Step 3: Divide the numerator by the denominator.
After simplifying the numerator and denominator, we can divide the numerator by the denominator to obtain the final answer.

Let's go through an example to illustrate these steps:

Example: Solve the complex fraction (1/2) / (1/3)

Step 1: Find a common denominator.
In this case, the common denominator is 6 since it is divisible by both 2 and 3.

Step 2: Simplify numerator and denominator.
In the numerator, we multiply (1/2) by 3, so it becomes 3/6. In the denominator, (1/3) remains the same.

Step 3: Divide the numerator by the denominator.
Now, we divide the numerator (3/6) by the denominator (1/3).
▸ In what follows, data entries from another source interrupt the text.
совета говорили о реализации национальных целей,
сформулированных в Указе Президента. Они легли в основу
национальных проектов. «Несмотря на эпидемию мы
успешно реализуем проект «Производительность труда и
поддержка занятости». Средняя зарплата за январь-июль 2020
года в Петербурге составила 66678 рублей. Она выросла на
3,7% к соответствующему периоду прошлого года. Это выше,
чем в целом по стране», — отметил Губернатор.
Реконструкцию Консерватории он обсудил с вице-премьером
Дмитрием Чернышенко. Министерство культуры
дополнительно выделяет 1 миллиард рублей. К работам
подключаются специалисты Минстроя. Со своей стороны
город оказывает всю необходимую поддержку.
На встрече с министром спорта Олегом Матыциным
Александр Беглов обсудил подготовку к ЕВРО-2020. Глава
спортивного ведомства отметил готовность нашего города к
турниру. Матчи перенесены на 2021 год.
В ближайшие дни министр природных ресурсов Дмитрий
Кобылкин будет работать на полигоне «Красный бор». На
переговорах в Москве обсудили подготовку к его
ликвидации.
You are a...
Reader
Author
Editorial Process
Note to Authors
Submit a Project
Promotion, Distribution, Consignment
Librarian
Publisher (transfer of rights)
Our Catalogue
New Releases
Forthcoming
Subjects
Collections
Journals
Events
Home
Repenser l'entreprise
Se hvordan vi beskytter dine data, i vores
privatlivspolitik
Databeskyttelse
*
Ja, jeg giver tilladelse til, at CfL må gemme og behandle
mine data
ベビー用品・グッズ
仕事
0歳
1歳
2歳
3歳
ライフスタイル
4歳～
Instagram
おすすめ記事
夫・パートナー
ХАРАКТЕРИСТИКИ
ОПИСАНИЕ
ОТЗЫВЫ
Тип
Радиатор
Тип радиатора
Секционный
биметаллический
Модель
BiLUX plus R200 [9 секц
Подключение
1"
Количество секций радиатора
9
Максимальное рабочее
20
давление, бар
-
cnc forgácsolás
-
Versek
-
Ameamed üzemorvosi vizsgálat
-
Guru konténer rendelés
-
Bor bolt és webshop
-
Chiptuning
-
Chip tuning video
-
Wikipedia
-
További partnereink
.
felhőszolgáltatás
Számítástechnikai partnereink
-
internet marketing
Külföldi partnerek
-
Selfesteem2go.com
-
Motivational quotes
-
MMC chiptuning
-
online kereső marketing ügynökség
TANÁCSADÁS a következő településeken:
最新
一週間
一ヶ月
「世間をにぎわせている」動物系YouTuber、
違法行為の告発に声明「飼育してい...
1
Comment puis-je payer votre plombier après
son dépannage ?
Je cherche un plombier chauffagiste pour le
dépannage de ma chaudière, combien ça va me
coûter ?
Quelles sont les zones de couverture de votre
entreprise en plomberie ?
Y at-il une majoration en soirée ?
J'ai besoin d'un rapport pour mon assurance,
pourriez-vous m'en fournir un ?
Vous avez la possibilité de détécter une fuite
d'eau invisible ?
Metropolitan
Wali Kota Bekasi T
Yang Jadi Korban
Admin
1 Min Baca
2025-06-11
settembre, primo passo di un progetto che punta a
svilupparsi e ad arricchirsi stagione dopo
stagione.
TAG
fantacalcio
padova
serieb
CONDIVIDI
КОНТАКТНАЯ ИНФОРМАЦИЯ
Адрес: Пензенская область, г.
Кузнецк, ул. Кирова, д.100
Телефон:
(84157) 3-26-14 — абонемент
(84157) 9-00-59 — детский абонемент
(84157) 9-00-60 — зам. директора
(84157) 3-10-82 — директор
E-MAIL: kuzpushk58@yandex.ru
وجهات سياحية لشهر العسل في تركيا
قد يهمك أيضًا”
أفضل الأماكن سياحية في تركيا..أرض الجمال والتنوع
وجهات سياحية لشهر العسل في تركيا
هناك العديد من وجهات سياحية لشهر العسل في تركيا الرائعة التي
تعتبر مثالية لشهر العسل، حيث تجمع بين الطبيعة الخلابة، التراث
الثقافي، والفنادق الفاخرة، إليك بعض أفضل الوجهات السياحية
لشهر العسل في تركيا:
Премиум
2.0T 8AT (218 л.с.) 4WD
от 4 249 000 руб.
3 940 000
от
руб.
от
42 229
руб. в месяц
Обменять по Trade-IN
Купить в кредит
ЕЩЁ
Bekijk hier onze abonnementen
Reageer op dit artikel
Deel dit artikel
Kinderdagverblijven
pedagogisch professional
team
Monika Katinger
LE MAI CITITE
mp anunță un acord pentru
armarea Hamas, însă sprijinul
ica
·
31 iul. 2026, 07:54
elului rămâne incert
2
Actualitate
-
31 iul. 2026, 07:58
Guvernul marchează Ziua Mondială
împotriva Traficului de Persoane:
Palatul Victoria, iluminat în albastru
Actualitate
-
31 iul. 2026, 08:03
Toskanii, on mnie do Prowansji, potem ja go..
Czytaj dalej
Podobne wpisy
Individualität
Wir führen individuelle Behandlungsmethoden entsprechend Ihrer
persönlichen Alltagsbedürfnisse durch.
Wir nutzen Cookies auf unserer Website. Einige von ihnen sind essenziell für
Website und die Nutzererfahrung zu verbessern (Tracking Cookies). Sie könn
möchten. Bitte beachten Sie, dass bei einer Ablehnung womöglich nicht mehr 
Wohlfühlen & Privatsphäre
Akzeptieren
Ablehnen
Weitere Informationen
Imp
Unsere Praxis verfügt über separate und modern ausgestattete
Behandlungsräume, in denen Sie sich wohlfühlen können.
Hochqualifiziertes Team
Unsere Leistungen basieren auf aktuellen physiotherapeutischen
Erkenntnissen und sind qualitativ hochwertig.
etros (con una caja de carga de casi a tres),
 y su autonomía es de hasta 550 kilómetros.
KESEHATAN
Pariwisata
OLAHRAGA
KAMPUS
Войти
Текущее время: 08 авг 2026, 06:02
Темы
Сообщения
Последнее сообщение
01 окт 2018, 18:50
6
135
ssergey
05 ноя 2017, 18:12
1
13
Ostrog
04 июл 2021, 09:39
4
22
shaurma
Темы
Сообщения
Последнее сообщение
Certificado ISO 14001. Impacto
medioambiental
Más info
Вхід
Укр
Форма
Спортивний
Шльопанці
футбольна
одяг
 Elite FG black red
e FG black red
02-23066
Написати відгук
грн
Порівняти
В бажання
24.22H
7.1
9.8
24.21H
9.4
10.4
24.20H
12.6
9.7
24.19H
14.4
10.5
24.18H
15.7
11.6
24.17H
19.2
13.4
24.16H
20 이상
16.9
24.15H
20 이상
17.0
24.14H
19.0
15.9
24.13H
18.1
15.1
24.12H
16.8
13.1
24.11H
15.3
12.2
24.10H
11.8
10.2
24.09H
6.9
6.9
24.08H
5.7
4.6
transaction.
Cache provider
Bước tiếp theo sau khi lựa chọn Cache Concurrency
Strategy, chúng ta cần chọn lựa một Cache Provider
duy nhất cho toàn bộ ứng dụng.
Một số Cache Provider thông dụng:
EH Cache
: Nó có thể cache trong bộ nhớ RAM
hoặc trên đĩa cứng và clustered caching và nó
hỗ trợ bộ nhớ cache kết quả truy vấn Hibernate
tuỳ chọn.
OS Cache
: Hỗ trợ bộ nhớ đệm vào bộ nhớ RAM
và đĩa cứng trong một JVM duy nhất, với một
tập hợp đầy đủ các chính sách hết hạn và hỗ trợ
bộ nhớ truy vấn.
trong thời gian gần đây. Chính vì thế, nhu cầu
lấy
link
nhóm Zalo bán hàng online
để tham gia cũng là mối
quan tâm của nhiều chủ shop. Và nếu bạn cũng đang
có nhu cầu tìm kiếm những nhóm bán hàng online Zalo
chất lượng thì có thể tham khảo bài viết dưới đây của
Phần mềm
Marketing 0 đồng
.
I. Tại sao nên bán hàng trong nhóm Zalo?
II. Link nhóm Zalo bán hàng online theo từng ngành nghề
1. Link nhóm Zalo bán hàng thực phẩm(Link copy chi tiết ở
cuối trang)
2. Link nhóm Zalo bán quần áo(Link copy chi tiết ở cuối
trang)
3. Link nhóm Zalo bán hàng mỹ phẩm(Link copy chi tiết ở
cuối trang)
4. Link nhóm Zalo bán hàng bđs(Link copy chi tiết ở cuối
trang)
This can be done by multiplying the numerator by the reciprocal of the denominator, which in this case is 3/1.
So (3/6) * (3/1) = 9/6

Step 4: Simplify the fraction (if necessary)
In this case, the fraction 9/6 can be simplified by dividing both the numerator and denominator by their greatest common divisor, which is 3.
So, 9/6 simplifies to 3/2.

Therefore, (1/2) / (1/3) simplifies to 3/2.

I hope this explanation helps you understand how to solve complex fractions step by step, starting from scratch. Remember to take it one step at a time and practice with different examples. Algebra can seem daunting at first, but with practice and patience, you'll become more comfortable with solving complex fractions and other algebraic problems.